Станда видит совсем близко ввалившиеся глаза Адама – в них такое странное выражение.

«Станда, – глухо спрашивает Адам, – это правда… что Мария меня любит? Ты точно знаешь?»

«Да, знаю. Ведь я сам любил ее, дружище… Иди же, иди к ней, оставьте вы меня наконец в покое!»

– И они пустят меня, – улыбается Станда с закрытыми глазами. – Я проползу до самого конца… на животе… теперь – насадить зубок; осторожно, чтобы его не заклинило! Хорошенько нажать… видите, какие пустяки! Та-та-та-та, ррта-та-тат-та, целик поддается, дробится, распадается, трещит, рука уже чувствует порыв воздуха с той стороны. Трах! – стена проломилась… ребята, мы пробились! Эй, вы еще живы, вы трое? Жив ли еще Иозеф Мадр, и Ян Рамас, и Кулда Антонин, отец семерых детей? Докладывает первая спасательная: Аксель Хансен, запальщик Андрес, забойщик Адам, дед Суханек, крепильщик Мартинек, каменщик Матула, Фалта Пепек а последний – Пулпан Станислав, с позволения сказать, откатчик… Но тут кто-то дергает Станду за ногу и кричит: «Назад!..» Что случилось? Ничего, только сверху бесшумно и медленно сползает огромный камень, отрывается и страшной тяжестью обрушивается на левую руку Станды. Это конец. Над головой гремит, и камень неотвратимо падает и крушит грудную клетку и сердце откатчика Пулпана.

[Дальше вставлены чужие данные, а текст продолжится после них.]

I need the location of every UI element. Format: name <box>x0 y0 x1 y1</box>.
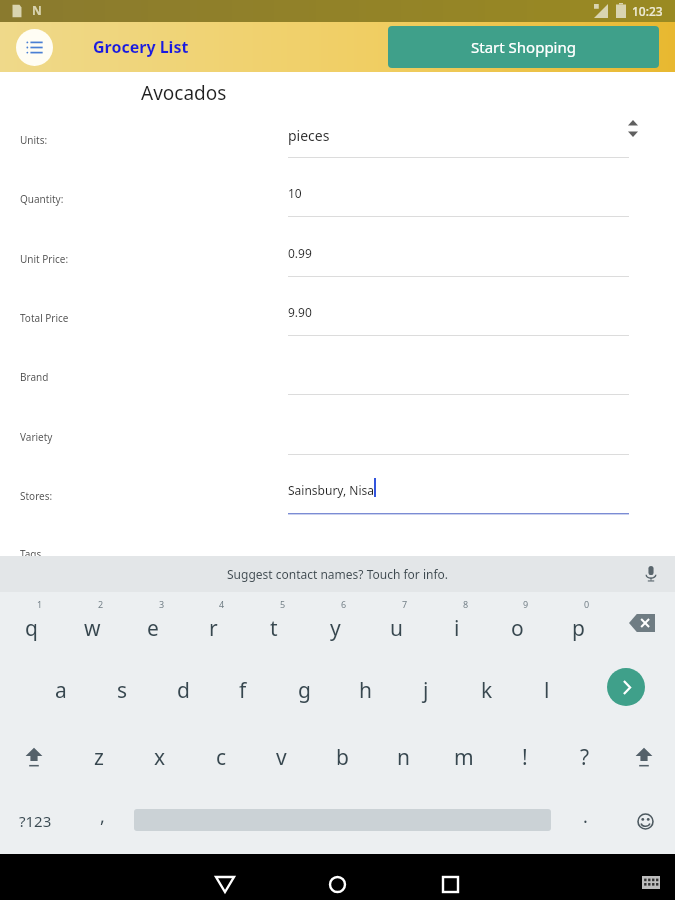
staticText: 6 <box>341 598 347 610</box>
staticText: 1 <box>37 598 43 610</box>
button[interactable]: Recent apps <box>428 862 472 900</box>
staticText: ? <box>580 743 590 772</box>
button[interactable]: t <box>244 594 304 652</box>
button[interactable]: k <box>457 661 517 719</box>
button[interactable]: pieces <box>288 121 629 159</box>
button[interactable]: x <box>130 728 190 786</box>
button[interactable]: w <box>62 594 122 652</box>
staticText: 0 <box>584 598 590 610</box>
staticText: e <box>147 614 159 643</box>
staticText: v <box>276 743 287 772</box>
staticText: Units: <box>20 133 48 147</box>
staticText: 10 <box>288 185 302 201</box>
staticText: 8 <box>463 598 469 610</box>
staticText: t <box>270 614 278 643</box>
staticText: Stores: <box>20 489 53 503</box>
button[interactable]: r <box>183 594 243 652</box>
button[interactable]: Shift right <box>618 728 670 786</box>
button[interactable]: o <box>487 594 547 652</box>
button[interactable]: m <box>434 728 494 786</box>
button[interactable]: ! <box>495 728 555 786</box>
staticText: pieces <box>288 126 330 145</box>
staticText: Start Shopping <box>471 37 576 57</box>
staticText: Total Price <box>20 311 69 325</box>
staticText: 5 <box>280 598 286 610</box>
staticText: Unit Price: <box>20 252 69 266</box>
staticText: q <box>25 614 38 643</box>
staticText: r <box>209 614 218 643</box>
staticText: 3 <box>159 598 165 610</box>
staticText: 9.90 <box>288 304 312 320</box>
staticText: 9 <box>523 598 529 610</box>
button[interactable]: s <box>92 661 152 719</box>
button[interactable]: Backspace <box>613 594 671 652</box>
staticText: c <box>216 743 227 772</box>
button[interactable] <box>288 358 629 396</box>
staticText: n <box>397 743 410 772</box>
button[interactable]: Shift <box>8 728 60 786</box>
button[interactable]: , <box>76 795 128 847</box>
button[interactable]: v <box>251 728 311 786</box>
button[interactable]: u <box>366 594 426 652</box>
button[interactable]: . <box>562 795 608 847</box>
button[interactable]: i <box>427 594 487 652</box>
button[interactable]: 0.99 <box>288 240 629 278</box>
button[interactable]: d <box>153 661 213 719</box>
staticText: j <box>423 676 429 705</box>
button[interactable] <box>288 418 629 456</box>
button[interactable]: l <box>517 661 577 719</box>
staticText: N <box>32 2 42 18</box>
button[interactable]: z <box>69 728 129 786</box>
button[interactable]: 9.90 <box>288 299 629 337</box>
staticText: 2 <box>98 598 104 610</box>
button[interactable]: Home <box>315 862 359 900</box>
staticText: l <box>544 676 550 705</box>
staticText: a <box>55 676 67 705</box>
staticText: Brand <box>20 370 49 384</box>
staticText: w <box>84 614 101 643</box>
button[interactable]: 10 <box>288 180 629 218</box>
staticText: d <box>177 676 190 705</box>
button[interactable]: f <box>213 661 273 719</box>
button[interactable]: Hide keyboard <box>203 862 247 900</box>
button[interactable]: Select units <box>628 120 638 137</box>
staticText: 4 <box>219 598 225 610</box>
button[interactable]: h <box>335 661 395 719</box>
button[interactable]: c <box>191 728 251 786</box>
button[interactable]: Open navigation list <box>16 29 53 66</box>
button[interactable]: Grocery List <box>93 36 189 58</box>
button[interactable]: e <box>123 594 183 652</box>
button[interactable]: Change keyboard <box>635 866 667 898</box>
staticText: 0.99 <box>288 245 312 261</box>
staticText: 7 <box>402 598 408 610</box>
staticText: g <box>298 676 311 705</box>
staticText: Tags <box>20 547 42 561</box>
button[interactable]: Emoji <box>620 795 670 847</box>
button[interactable]: n <box>373 728 433 786</box>
staticText: ?123 <box>19 811 52 831</box>
button[interactable]: ?123 <box>4 795 66 847</box>
button[interactable]: p <box>548 594 608 652</box>
staticText: Quantity: <box>20 192 64 206</box>
button[interactable]: Start Shopping <box>388 26 659 68</box>
button[interactable]: Sainsbury, Nisa <box>288 477 629 515</box>
staticText: m <box>454 743 474 772</box>
button[interactable]: q <box>1 594 61 652</box>
button[interactable]: ? <box>555 728 615 786</box>
staticText: f <box>239 676 247 705</box>
button[interactable]: a <box>31 661 91 719</box>
button[interactable]: j <box>396 661 456 719</box>
button[interactable]: Enter <box>607 668 645 706</box>
button[interactable]: g <box>274 661 334 719</box>
button[interactable]: Suggest contact names? Touch for info. <box>0 556 675 592</box>
button[interactable]: b <box>312 728 372 786</box>
staticText: y <box>330 614 341 643</box>
staticText: Avocados <box>141 80 227 106</box>
button[interactable]: Voice input <box>643 566 659 582</box>
staticText: h <box>359 676 372 705</box>
staticText: o <box>511 614 524 643</box>
staticText: , <box>100 804 105 829</box>
staticText: z <box>94 743 104 772</box>
button[interactable]: y <box>305 594 365 652</box>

– Это конец, – шепчет Станда и широко открывает глаза. Он видит белую комнату, белые голые стены, белый мирный потолок и с трудом переводит дух. Отчего вдруг так сдавило грудь? Какая невыносимая тяжесть!

Семь часов. Станда соскакивает с постели и звонит – куда девали мою одежду? Мне ведь надо пойти к товарищам, надо дождаться их после смены!

– Где моя одежда? – настойчиво сквозь зубы требует он у маленькой перепуганной сестры. – Мне нужно выйти!

В конце концов сестра, не выдав одежды, приводит к нему молодого врача. Станда лихорадочно объясняет, что он должен пойти к своей команде, но доктор молча сует ему под мышку термометр.

– Я совсем здоров, – стучит зубами Станда, – пожалуйста, пожалуйста, пустите меня к нашим!

Молодой врач пожимает плечами – жара нет, но нужно соблюдать порядок; больница – не проходной двор.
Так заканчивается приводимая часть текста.